Work order ▸ Line by line, copy the material that follows without leaving anything out.

Data for processing ▸
*****
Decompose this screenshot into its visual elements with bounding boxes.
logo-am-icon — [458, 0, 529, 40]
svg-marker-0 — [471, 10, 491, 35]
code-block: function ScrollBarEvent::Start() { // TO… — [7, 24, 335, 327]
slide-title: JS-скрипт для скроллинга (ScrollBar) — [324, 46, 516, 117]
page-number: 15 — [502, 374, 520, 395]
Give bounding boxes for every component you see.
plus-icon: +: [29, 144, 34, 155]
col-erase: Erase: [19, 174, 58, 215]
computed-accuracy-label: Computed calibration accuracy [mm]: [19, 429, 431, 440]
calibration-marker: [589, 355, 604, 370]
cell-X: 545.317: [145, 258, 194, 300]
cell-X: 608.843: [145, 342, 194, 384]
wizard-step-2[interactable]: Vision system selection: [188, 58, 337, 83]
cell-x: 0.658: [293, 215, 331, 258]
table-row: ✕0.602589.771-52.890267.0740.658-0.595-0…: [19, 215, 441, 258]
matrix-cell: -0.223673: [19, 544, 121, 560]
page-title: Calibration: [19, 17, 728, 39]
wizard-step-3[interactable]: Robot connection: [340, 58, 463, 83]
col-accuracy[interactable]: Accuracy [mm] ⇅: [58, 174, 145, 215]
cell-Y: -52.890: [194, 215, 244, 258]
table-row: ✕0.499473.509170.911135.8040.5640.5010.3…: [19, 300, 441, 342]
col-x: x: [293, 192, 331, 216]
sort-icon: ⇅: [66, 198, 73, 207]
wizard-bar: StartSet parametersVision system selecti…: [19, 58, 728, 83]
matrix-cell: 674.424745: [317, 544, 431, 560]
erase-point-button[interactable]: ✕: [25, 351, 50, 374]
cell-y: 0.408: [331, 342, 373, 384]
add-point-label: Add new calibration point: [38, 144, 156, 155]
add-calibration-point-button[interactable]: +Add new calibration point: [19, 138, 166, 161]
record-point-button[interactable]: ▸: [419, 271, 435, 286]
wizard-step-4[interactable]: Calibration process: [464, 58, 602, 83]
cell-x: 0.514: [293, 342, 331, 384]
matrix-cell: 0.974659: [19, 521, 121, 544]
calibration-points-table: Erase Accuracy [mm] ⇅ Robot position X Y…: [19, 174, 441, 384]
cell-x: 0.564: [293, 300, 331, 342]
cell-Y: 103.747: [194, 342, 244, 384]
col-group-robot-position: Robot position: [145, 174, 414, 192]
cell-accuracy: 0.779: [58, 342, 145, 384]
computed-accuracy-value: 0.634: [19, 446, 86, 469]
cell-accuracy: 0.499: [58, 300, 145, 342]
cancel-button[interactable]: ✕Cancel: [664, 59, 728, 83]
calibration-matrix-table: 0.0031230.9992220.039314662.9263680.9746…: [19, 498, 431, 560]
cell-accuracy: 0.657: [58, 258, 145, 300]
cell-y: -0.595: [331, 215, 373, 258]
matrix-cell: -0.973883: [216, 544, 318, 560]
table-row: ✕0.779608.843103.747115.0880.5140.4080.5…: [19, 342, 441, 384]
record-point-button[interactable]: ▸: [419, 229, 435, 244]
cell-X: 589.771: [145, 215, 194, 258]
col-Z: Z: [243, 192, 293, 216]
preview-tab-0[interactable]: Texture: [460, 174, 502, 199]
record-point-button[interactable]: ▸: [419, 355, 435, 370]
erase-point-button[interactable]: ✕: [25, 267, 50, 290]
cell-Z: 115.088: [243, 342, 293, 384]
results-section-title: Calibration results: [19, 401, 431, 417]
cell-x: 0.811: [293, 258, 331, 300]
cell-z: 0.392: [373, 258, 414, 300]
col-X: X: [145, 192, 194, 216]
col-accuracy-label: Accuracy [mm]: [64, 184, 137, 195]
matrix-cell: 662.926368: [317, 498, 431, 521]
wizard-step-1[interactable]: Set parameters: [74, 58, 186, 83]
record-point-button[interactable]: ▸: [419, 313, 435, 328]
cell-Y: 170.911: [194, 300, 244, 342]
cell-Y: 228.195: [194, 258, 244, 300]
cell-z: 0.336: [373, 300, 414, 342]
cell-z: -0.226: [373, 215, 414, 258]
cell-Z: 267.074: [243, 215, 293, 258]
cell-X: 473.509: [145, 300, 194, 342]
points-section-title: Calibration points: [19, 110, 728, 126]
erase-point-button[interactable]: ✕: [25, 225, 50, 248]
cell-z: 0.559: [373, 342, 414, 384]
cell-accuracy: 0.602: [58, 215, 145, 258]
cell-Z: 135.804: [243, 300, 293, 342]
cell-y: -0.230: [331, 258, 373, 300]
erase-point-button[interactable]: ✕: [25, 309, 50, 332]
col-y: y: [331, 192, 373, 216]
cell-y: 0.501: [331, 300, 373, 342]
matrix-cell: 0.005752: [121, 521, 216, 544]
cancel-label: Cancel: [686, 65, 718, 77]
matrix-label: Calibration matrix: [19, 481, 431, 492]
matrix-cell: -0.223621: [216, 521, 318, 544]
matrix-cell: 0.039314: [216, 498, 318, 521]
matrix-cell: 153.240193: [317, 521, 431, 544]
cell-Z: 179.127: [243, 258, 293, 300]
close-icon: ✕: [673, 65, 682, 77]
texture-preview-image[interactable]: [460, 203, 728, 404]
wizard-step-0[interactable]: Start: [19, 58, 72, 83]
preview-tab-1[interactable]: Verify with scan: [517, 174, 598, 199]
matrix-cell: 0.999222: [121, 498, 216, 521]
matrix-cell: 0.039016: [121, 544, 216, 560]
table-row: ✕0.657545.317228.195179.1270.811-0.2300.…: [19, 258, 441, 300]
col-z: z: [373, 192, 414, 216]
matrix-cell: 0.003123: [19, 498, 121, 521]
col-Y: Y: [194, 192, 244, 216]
*****
Solution to this task ▸
Decompose this screenshot into its visual elements with bounding boxes.
logo-am-icon — [458, 0, 529, 40]
svg-marker-0 — [471, 10, 491, 35]
code-block: function ScrollBarEvent::Start() { // TO… — [7, 24, 335, 327]
slide-title: JS-скрипт для скроллинга (ScrollBar) — [324, 46, 516, 117]
page-number: 15 — [502, 374, 520, 395]
Give bounding boxes for every component you see.
plus-icon: +: [29, 144, 34, 155]
col-erase: Erase: [19, 174, 58, 215]
computed-accuracy-label: Computed calibration accuracy [mm]: [19, 429, 431, 440]
calibration-marker: [589, 355, 604, 370]
cell-X: 545.317: [145, 258, 194, 300]
cell-X: 608.843: [145, 342, 194, 384]
wizard-step-2[interactable]: Vision system selection: [188, 58, 337, 83]
cell-x: 0.658: [293, 215, 331, 258]
table-row: ✕0.602589.771-52.890267.0740.658-0.595-0…: [19, 215, 441, 258]
matrix-cell: -0.223673: [19, 544, 121, 560]
page-title: Calibration: [19, 17, 728, 39]
wizard-step-3[interactable]: Robot connection: [340, 58, 463, 83]
col-accuracy[interactable]: Accuracy [mm] ⇅: [58, 174, 145, 215]
cell-Y: -52.890: [194, 215, 244, 258]
table-row: ✕0.499473.509170.911135.8040.5640.5010.3…: [19, 300, 441, 342]
col-x: x: [293, 192, 331, 216]
sort-icon: ⇅: [66, 198, 73, 207]
wizard-bar: StartSet parametersVision system selecti…: [19, 58, 728, 83]
matrix-cell: 674.424745: [317, 544, 431, 560]
erase-point-button[interactable]: ✕: [25, 351, 50, 374]
cell-y: 0.408: [331, 342, 373, 384]
add-point-label: Add new calibration point: [38, 144, 156, 155]
add-calibration-point-button[interactable]: +Add new calibration point: [19, 138, 166, 161]
record-point-button[interactable]: ▸: [419, 271, 435, 286]
wizard-step-4[interactable]: Calibration process: [464, 58, 602, 83]
cell-x: 0.514: [293, 342, 331, 384]
matrix-cell: 0.974659: [19, 521, 121, 544]
calibration-points-table: Erase Accuracy [mm] ⇅ Robot position X Y…: [19, 174, 441, 384]
cell-x: 0.564: [293, 300, 331, 342]
cell-Y: 103.747: [194, 342, 244, 384]
col-group-robot-position: Robot position: [145, 174, 414, 192]
cell-accuracy: 0.779: [58, 342, 145, 384]
computed-accuracy-value: 0.634: [19, 446, 86, 469]
cell-accuracy: 0.499: [58, 300, 145, 342]
cancel-button[interactable]: ✕Cancel: [664, 59, 728, 83]
calibration-matrix-table: 0.0031230.9992220.039314662.9263680.9746…: [19, 498, 431, 560]
cell-accuracy: 0.657: [58, 258, 145, 300]
cell-y: -0.595: [331, 215, 373, 258]
matrix-cell: -0.973883: [216, 544, 318, 560]
table-row: ✕0.779608.843103.747115.0880.5140.4080.5…: [19, 342, 441, 384]
record-point-button[interactable]: ▸: [419, 229, 435, 244]
cell-X: 589.771: [145, 215, 194, 258]
col-Z: Z: [243, 192, 293, 216]
preview-tab-0[interactable]: Texture: [460, 174, 502, 199]
record-point-button[interactable]: ▸: [419, 355, 435, 370]
erase-point-button[interactable]: ✕: [25, 267, 50, 290]
cell-Z: 115.088: [243, 342, 293, 384]
results-section-title: Calibration results: [19, 401, 431, 417]
cell-x: 0.811: [293, 258, 331, 300]
cell-z: 0.392: [373, 258, 414, 300]
col-X: X: [145, 192, 194, 216]
col-accuracy-label: Accuracy [mm]: [64, 184, 137, 195]
matrix-cell: 662.926368: [317, 498, 431, 521]
wizard-step-1[interactable]: Set parameters: [74, 58, 186, 83]
record-point-button[interactable]: ▸: [419, 313, 435, 328]
cell-Y: 170.911: [194, 300, 244, 342]
cell-Y: 228.195: [194, 258, 244, 300]
cell-z: 0.336: [373, 300, 414, 342]
cell-z: -0.226: [373, 215, 414, 258]
cell-Z: 267.074: [243, 215, 293, 258]
cell-X: 473.509: [145, 300, 194, 342]
points-section-title: Calibration points: [19, 110, 728, 126]
erase-point-button[interactable]: ✕: [25, 225, 50, 248]
cell-z: 0.559: [373, 342, 414, 384]
cell-accuracy: 0.602: [58, 215, 145, 258]
cell-Z: 135.804: [243, 300, 293, 342]
cell-y: -0.230: [331, 258, 373, 300]
erase-point-button[interactable]: ✕: [25, 309, 50, 332]
col-y: y: [331, 192, 373, 216]
cell-y: 0.501: [331, 300, 373, 342]
matrix-cell: 0.005752: [121, 521, 216, 544]
cancel-label: Cancel: [686, 65, 718, 77]
matrix-label: Calibration matrix: [19, 481, 431, 492]
matrix-cell: -0.223621: [216, 521, 318, 544]
matrix-cell: 0.039314: [216, 498, 318, 521]
matrix-cell: 153.240193: [317, 521, 431, 544]
cell-Z: 179.127: [243, 258, 293, 300]
close-icon: ✕: [673, 65, 682, 77]
texture-preview-image[interactable]: [460, 203, 728, 404]
wizard-step-0[interactable]: Start: [19, 58, 72, 83]
preview-tab-1[interactable]: Verify with scan: [517, 174, 598, 199]
matrix-cell: 0.999222: [121, 498, 216, 521]
matrix-cell: 0.039016: [121, 544, 216, 560]
table-row: ✕0.657545.317228.195179.1270.811-0.2300.…: [19, 258, 441, 300]
col-z: z: [373, 192, 414, 216]
matrix-cell: 0.003123: [19, 498, 121, 521]
col-Y: Y: [194, 192, 244, 216]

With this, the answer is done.